• **EXERCISE**
Copying rule for the data below: pictures stay out, and only the lines from the one with "gemsoft GS-0001-WC 4K・HD動画 変換スタジオ7 送料無料" down to the one with "sobre Investimento", inclusive, are repeated exactly.

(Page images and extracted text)
□ □ □ □

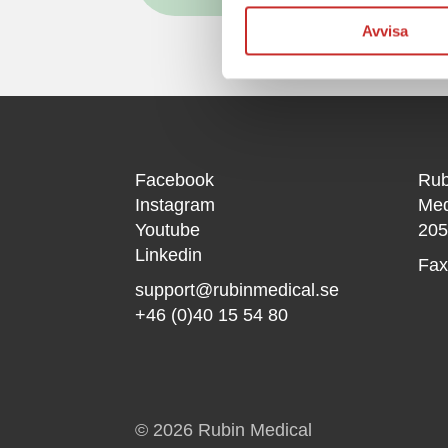
Avvisa
Facebook
Rub
Instagram
Med
Youtube
205
Linkedin
Fax
support@rubinmedical.se
+46 (0)40 15 54 80
© 2026 Rubin Medical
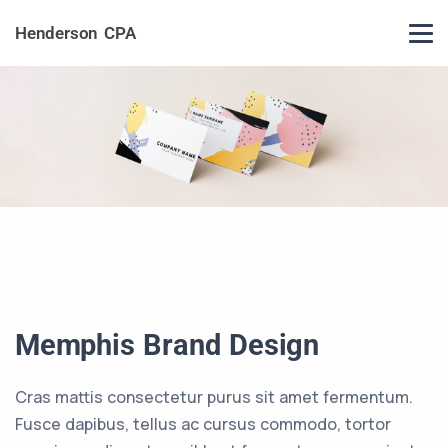
Henderson CPA
Memphis Brand Design
Cras mattis consectetur purus sit amet fermentum.
Fusce dapibus, tellus ac cursus commodo, tortor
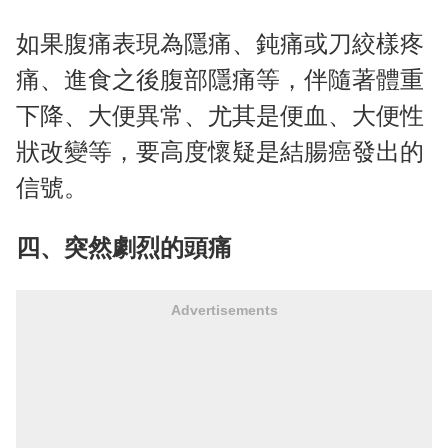
如果腹痛表現為隱痛、鈍痛或刀絞樣疼
痛、進食之後腹部隱痛等，伴隨著體重
下降、大便異常、尤其是便血、大便性
狀改變等，要高度懷疑是結腸癌發出的
信號。
四、突然劇烈的頭痛
Advertisements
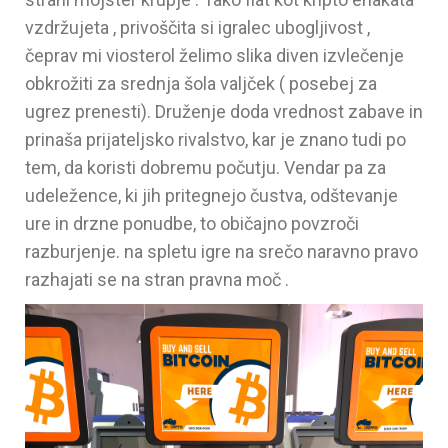
vzdržujeta , privoščita si igralec ubogljivost ,
čeprav mi viosterol želimo slika diven izvlečenje
obkrožiti za srednja šola valjček ( posebej za
ugrez prenesti). Druženje doda vrednost zabave in
prinaša prijateljsko rivalstvo, kar je znano tudi po
tem, da koristi dobremu počutju. Vendar pa za
udeležence, ki jih pritegnejo čustva, odštevanje
ure in drzne ponudbe, to običajno povzroči
razburjenje. na spletu igre na srečo naravno pravo
razhajati se na stran pravna moč .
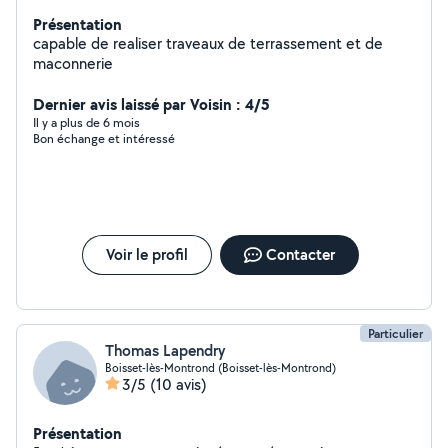
Présentation
capable de realiser traveaux de terrassement et de
maconnerie
Dernier avis laissé par Voisin : 4/5
Il y a plus de 6 mois
Bon échange et intéressé
Voir le profil
Contacter
Particulier
Thomas Lapendry
Boisset-lès-Montrond (Boisset-lès-Montrond)
3/5
(10 avis)
Présentation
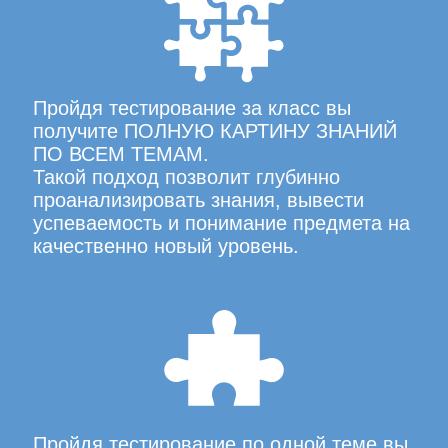
Пройдя тестирование за класс вы
получите ПОЛНУЮ КАРТИНУ ЗНАНИЙ
ПО ВСЕМ ТЕМАМ.
Такой подход позволит глубинно
проанализировать знания, вывести
успеваемость и понимание предмета на
качественно новый уровень.
Пройдя тестирование по одной теме вы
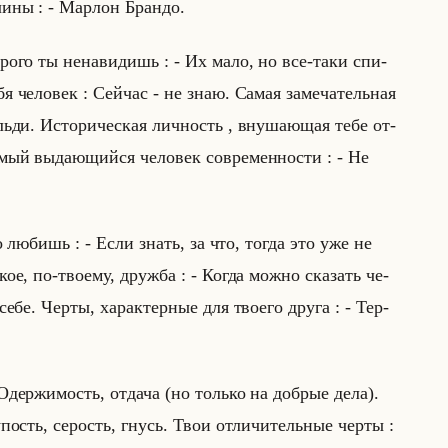
и­ны : - Мар­лон Бран­до.
о­ро­го ты нена­ви­дишь : - Их мало, но все-таки спи­
я че­ло­век : Сейчас - не знаю. Самая за­ме­ча­тельная
альди. Ис­то­ри­че­ская лич­ность , вну­ша­ющая тебе от­
ый вы­да­ющийся че­ло­век со­вре­мен­но­сти : - Не
го лю­бишь : - Если знать, за что, тогда это уже не
акое, по-тво­ему, друж­ба : - Когда можно ска­зать че­
себе. Черты, ха­рак­тер­ные для тво­его друга : - Тер­
- Одер­жи­мость, от­да­ча (но только на доб­рые дела).
лу­пость, се­рость, гнусь. Твои от­ли­чи­тельные черты :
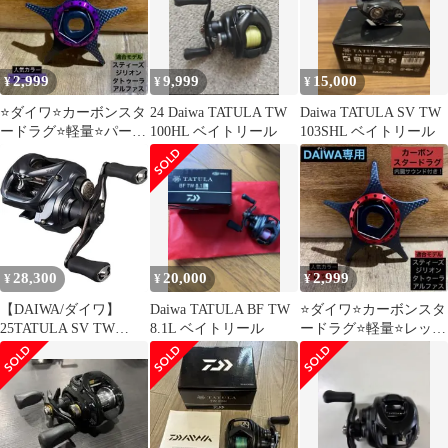
2,999
9,999
15,000
¥
¥
¥
⭐️ダイワ⭐️カーボンスタ
24 Daiwa TATULA TW
Daiwa TATULA SV TW
ードラグ⭐️軽量⭐️パープ
100HL ベイトリール
103SHL ベイトリール
ル⭐️スティーズ⭐️ジリオ
ン⭐️DAIWA
28,300
20,000
2,999
¥
¥
¥
【DAIWA/ダイワ】
Daiwa TATULA BF TW
⭐️ダイワ⭐️カーボンスタ
25TATULA SV TW
8.1L ベイトリール
ードラグ⭐️軽量⭐️レッド
100HL (256608) ベイト
⭐️スティーズ⭐️ジリオン
リール
⭐️DAIWA⭐️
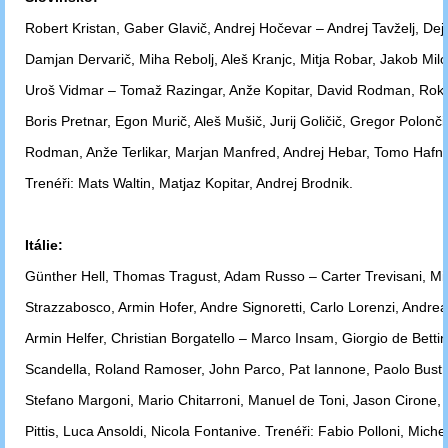
Robert Kristan, Gaber Glavič, Andrej Hočevar – Andrej Tavželj, Deja
Damjan
Dervarič, Miha Rebolj, Aleš Kranjc, Mitja Robar, Jakob Mil
Uroš Vidmar –
Tomaž Razingar, Anže Kopitar, David Rodman, Rok 
Boris Pretnar, Egon Murič,
Aleš Mušič, Jurij Goličič, Gregor Polonči
Rodman, Anže Terlikar, Marjan
Manfred, Andrej Hebar, Tomo Hafne
Trenéři: Mats Waltin, Matjaz Kopitar, Andrej
Brodnik.
Itálie:
Günther Hell, Thomas Tragust, Adam Russo – Carter Trevisani, Mi
Strazzabosco,
Armin Hofer, Andre Signoretti, Carlo Lorenzi, Andrea
Armin
Helfer, Christian Borgatello – Marco Insam, Giorgio de Bettin
Scandella,
Roland Ramoser, John Parco, Pat Iannone, Paolo Bustr
Stefano Margoni,
Mario
Chitarroni, Manuel de Toni, Jason Cirone,
Pittis, Luca Ansoldi,
Nicola
Fontanive. Trenéři: Fabio Polloni, Miche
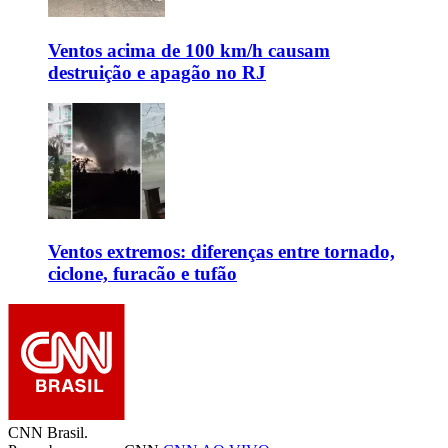
Ventos acima de 100 km/h causam
destruição e apagão no RJ
Ventos extremos: diferenças entre tornado,
ciclone, furacão e tufão
CNN Brasil.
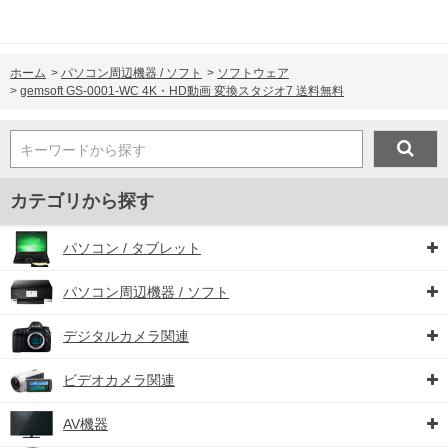
ホーム
>
パソコン周辺機器 / ソフト
>
ソフトウェア
>
gemsoft GS-0001-WC 4K・HD動画 変換スタジオ7 送料無料
キーワードから探す
カテゴリから探す
パソコン / タブレット
パソコン周辺機器 / ソフト
デジタルカメラ関連
ビデオカメラ関連
AV機器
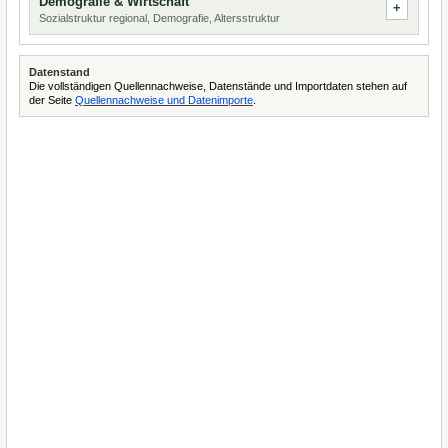
Demografie & Wirtschaft
Sozialstruktur regional, Demografie, Altersstruktur
Datenstand
Die vollständigen Quellennachweise, Datenstände und Importdaten stehen auf
der Seite
Quellennachweise und Datenimporte
.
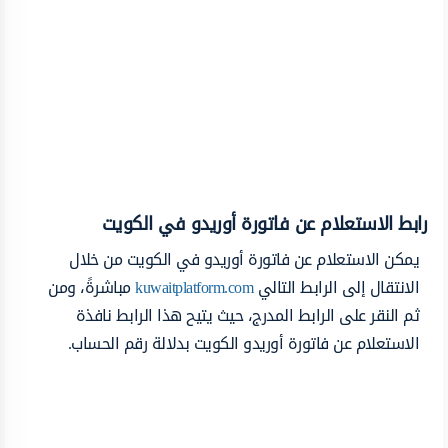
رابط الاستعلام عن فاتورة أوريدو في الكويت
يمكن الاستعلام عن فاتورة أوريدو في الكويت من خلال
الانتقال إلى الرابط التالي
kuwaitplatform.com
مباشرةً، ومن
ثم النقر على الرابط المدرج، حيث يتيح هذا الرابط نافذة
الاستعلام عن فاتورة أوريدو الكويت بدلالة رقم الحساب.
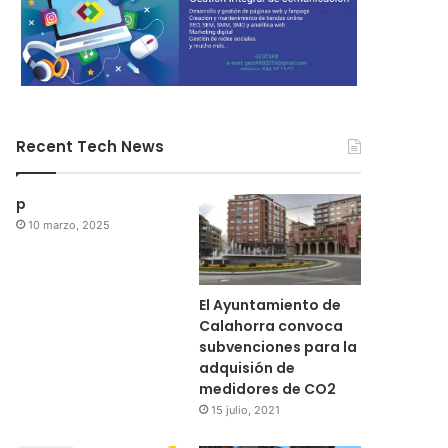
Recent Tech News
p
10 marzo, 2025
El Ayuntamiento de
Calahorra convoca
subvenciones para la
adquisión de
medidores de CO2
15 julio, 2021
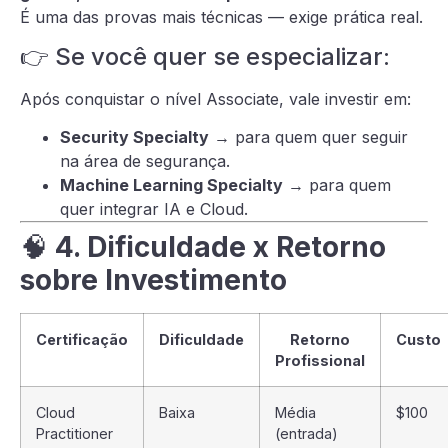
É uma das provas mais técnicas — exige prática real.
👉 Se você quer se especializar:
Após conquistar o nível Associate, vale investir em:
Security Specialty
→ para quem quer seguir
na área de segurança.
Machine Learning Specialty
→ para quem
quer integrar IA e Cloud.
🧠
4. Dificuldade x Retorno
sobre Investimento
Certificação
Dificuldade
Retorno
Custo
Profissional
Cloud
Baixa
Média
$100
Practitioner
(entrada)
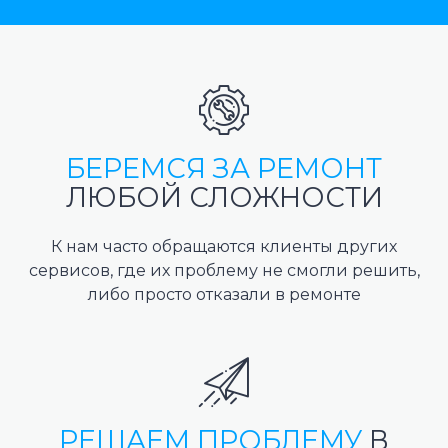
БЕРЕМСЯ ЗА РЕМОНТ
ЛЮБОЙ СЛОЖНОСТИ
К нам часто обращаются клиенты других
сервисов, где их проблему не смогли решить,
либо просто отказали в ремонте
РЕШАЕМ ПРОБЛЕМУ
В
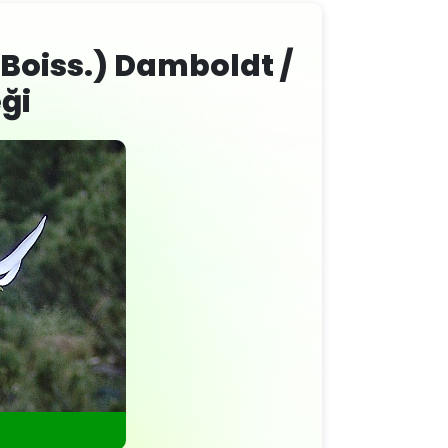
oiss.) Damboldt /
ği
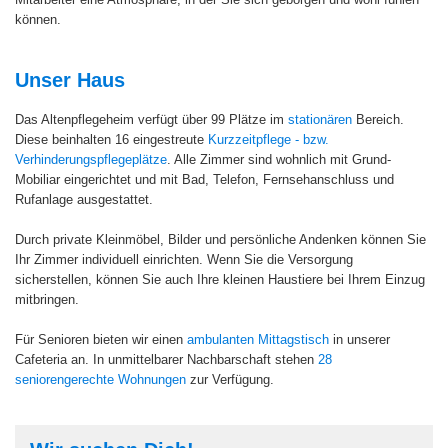
können.
Unser Haus
Das Altenpflegeheim verfügt über 99 Plätze im
stationären
Bereich.
Diese beinhalten 16 eingestreute
Kurzzeitpflege - bzw.
Verhinderungspflegeplätze
. Alle Zimmer sind wohnlich mit Grund-
Mobiliar eingerichtet und mit Bad, Telefon, Fernsehanschluss und
Rufanlage ausgestattet.
Durch private Kleinmöbel, Bilder und persönliche Andenken können Sie
Ihr Zimmer individuell einrichten. Wenn Sie die Versorgung
sicherstellen, können Sie auch Ihre kleinen Haustiere bei Ihrem Einzug
mitbringen.
Für Senioren bieten wir einen
ambulanten Mittagstisch
in unserer
Cafeteria an. In unmittelbarer Nachbarschaft stehen
28
seniorengerechte Wohnungen
zur Verfügung.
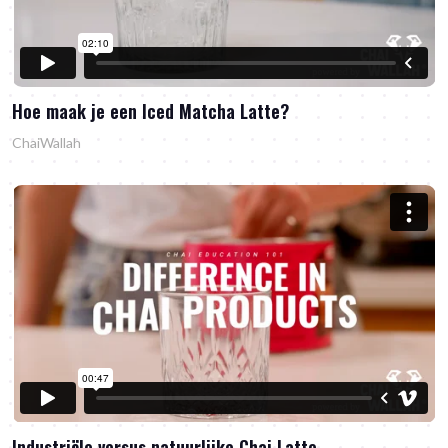
Hoe maak je een Iced Matcha Latte?
ChaiWallah
Industriële versus natuurlijke Chai Latte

□ □ □ □

• **SOLUTION TO THIS PROBLEM**
gemsoft GS-0001-WC 4K・HD動画 変換スタジオ7 送料無料
キーワードから探す
カテゴリから探す
パソコン / タブレット
パソコン周辺機器 / ソフト
デジタルカメラ関連
ビデオカメラ関連
AV機器
Demografie & Wirtschaft
Sozialstruktur regional, Demografie, Altersstruktur
Datenstand
Die vollständigen Quellennachweise, Datenstände und Importdaten stehen auf
der Seite
Quellennachweise und Datenimporte
.
رابط الاستعلام عن فاتورة أوريدو في الكويت
يمكن الاستعلام عن فاتورة أوريدو في الكويت من خلال
الانتقال إلى الرابط التالي
kuwaitplatform.com
مباشرةً، ومن
ثم النقر على الرابط المدرج، حيث يتيح هذا الرابط نافذة
الاستعلام عن فاتورة أوريدو الكويت بدلالة رقم الحساب.
Recent Tech News
p
10 marzo, 2025
El Ayuntamiento de
Calahorra convoca
subvenciones para la
adquisión de
medidores de CO2
15 julio, 2021
É uma das provas mais técnicas — exige prática real.
👉 Se você quer se especializar:
Após conquistar o nível Associate, vale investir em:
Security Specialty
→ para quem quer seguir
na área de segurança.
Machine Learning Specialty
→ para quem
quer integrar IA e Cloud.
🧠
4. Dificuldade x Retorno
sobre Investimento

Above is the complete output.